Unfortunately, there are many well-known difficulties in implementing a fourth order scheme for the Maxwell equations with a physical boundary condition. These include instability near the boundary or the requirement of an implicit updating scheme. In a joint work with my collaborators from the Department of Electrical Engineering of University of Tennessee and Oak Ridge National Lab, we proposed and analyzed a fully explicit fourth order scheme over the Yee mesh grid. A careful treatment of the numerical values near the boundary leads to a ``symmetric image'' formula at the ``ghost'' grid points, which does not suffer from an instability. To advance the dynamic equations, the Jameson method, an alternate four-stage integrator is utilized. The main advantage of this alternate method over the classical formula is the memory requirement reduction in the numerical implementation, since only the numerical profile at the previous time stage is needed in the time integration. Such a time integration was proposed by A. Jameson in the numerical simulations of gas dynamics in the 1980s. However, this method was not much appreciated in the community of scientific computing, since it is only second order accurate for nonlinear equations.

We applied the proposed scheme to compute the fields in lossless rectangular cavity. Different modes are included in the initial data with a decaying magnitude and an FFT (fast Fourier transformation) tool is utilized to analyze the frequency of the wave over time. The numerical results indicate that the proposed scheme performs much better than the classical second order methods in the accuracy of resonant frequency computations.

In addition, we have extended the scheme to a more general computational domain and physical setup. Right now, we are working on the simulation of a ridge-shape cavity. This project has potential applications in telecommunications and waveguide filters, and the numerical results are expected to be submitted to an engineering journal. Due to its geometric complexity, more complicated structures of the solution have been observed.

I would like to remark that such an extension of my research direction to computational electro-magnetics is largely based on my previous work on the computation of fluid dynamics. With some careful modifications, a similar methodology can be applied to treat the Maxwell equations, which yields very robust numerical results compared to conventional numerical methods and commonly-used commercial softwares.
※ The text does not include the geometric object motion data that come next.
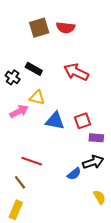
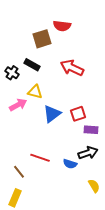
brown square: (39, 28) -> (42, 39), moved
blue triangle: (55, 121) -> (52, 114), turned -48
red line: (32, 161) -> (40, 158), moved
blue semicircle: (74, 174) -> (70, 164), turned 56

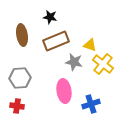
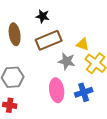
blue cross: (91, 104) -> (84, 92), moved

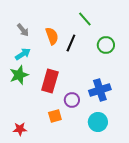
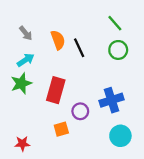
green line: (85, 19) -> (115, 23), moved
black line: (71, 43) -> (79, 48), turned -48
cyan circle: (98, 122) -> (120, 136), moved

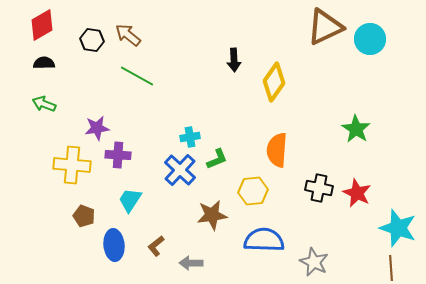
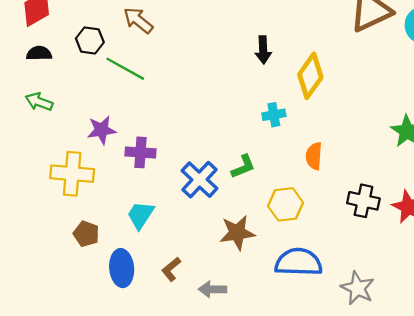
black hexagon: (92, 40) -> (90, 40), moved
green line: (137, 76) -> (125, 69), moved
cyan cross: (190, 137) -> (274, 115), moved
orange semicircle: (277, 150) -> (314, 156), size x0.7
purple cross: (118, 155) -> (141, 152), moved

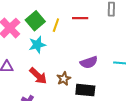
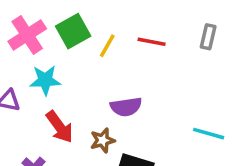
cyan star: (37, 45) -> (45, 80), moved
purple semicircle: (89, 62) -> (126, 107), moved

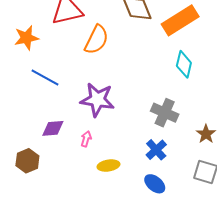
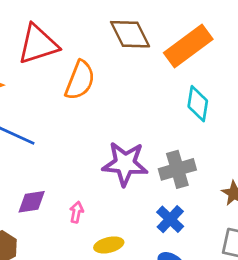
purple star: (97, 100) -> (125, 164), moved
gray cross: (165, 113) -> (177, 169), turned -36

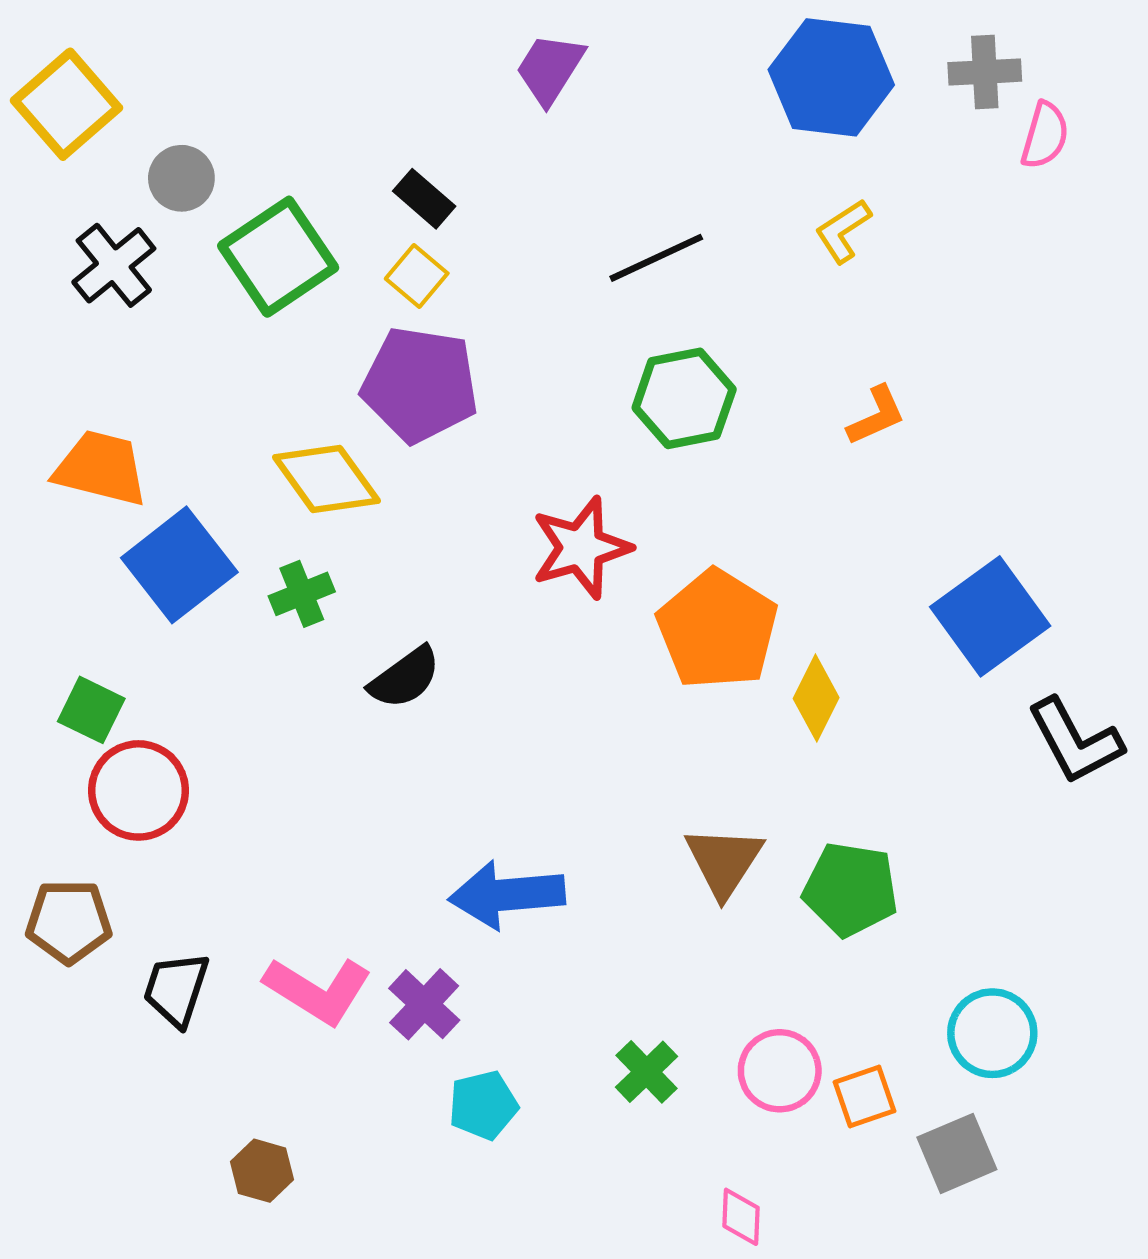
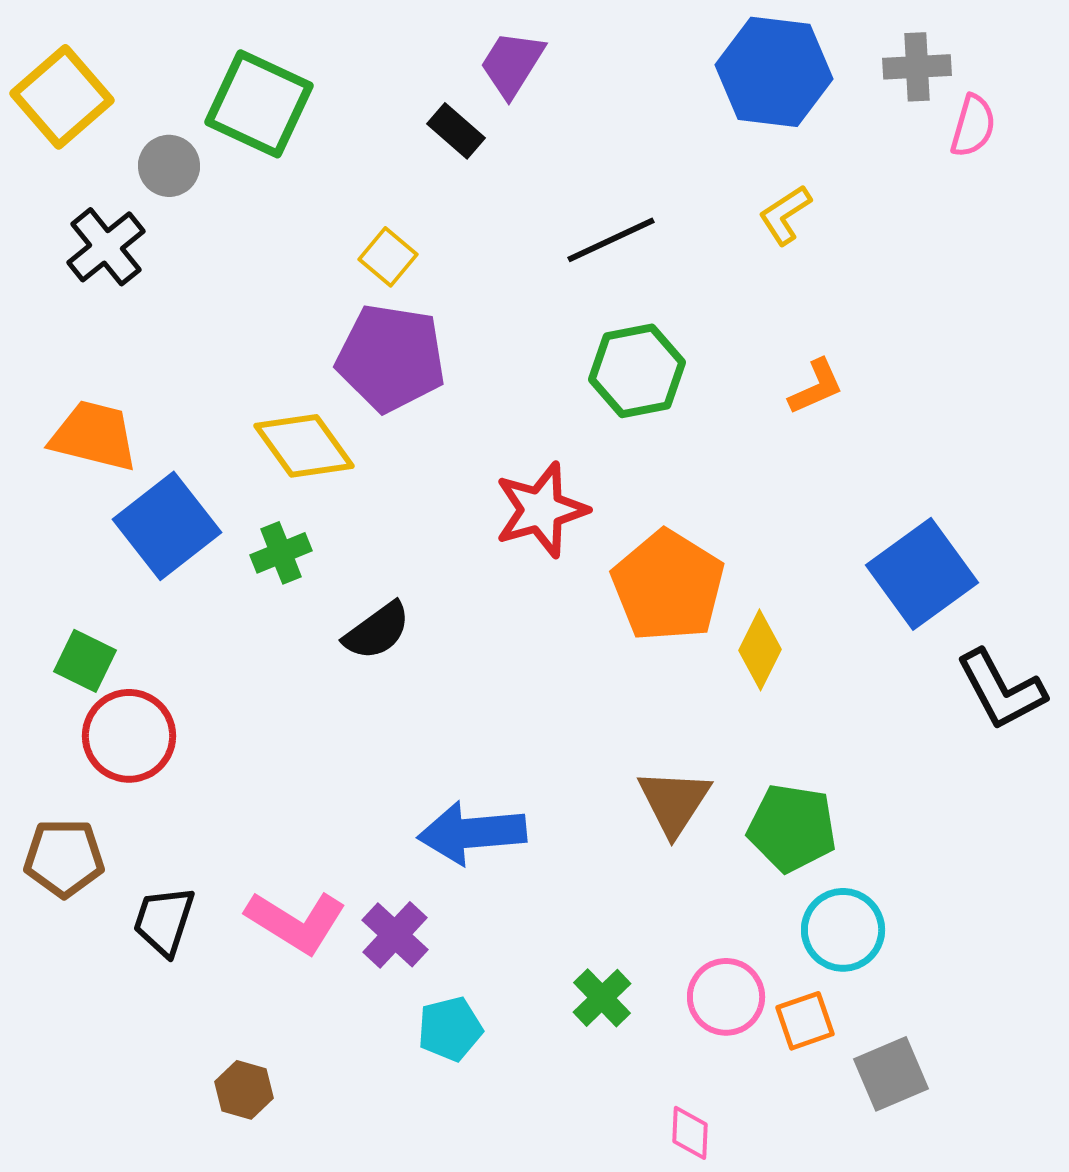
black rectangle: (424, 199) -> (456, 131), moved
green square: (278, 257) -> (259, 104), moved, turned -31
cyan circle: (992, 1033) -> (843, 930), moved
As a particular example, a detailed numerical simulation of a twisted waveguide was performed. This project has potential applications in the design of a novel accelerator cavity. A twisted waveguide would be cheaper to manufacture at a massive scale than a conventional accelerator cavity. Such an engineering design was initiated by Y. Kang (in 2000) and a more detailed study was undertaken by J. Wilson. Meanwhile, a detailed numerical simulation has to be performed before the manufacturing process can proceed, to ensure its stability and related properties. However, a careful numerical experiment shows that the conventional commercial software fails in the numerical simulation of a waveguide with a high twist rate (which is needed for the practical application). Moreover, there is no known numerical algorithm which can work well for this problem.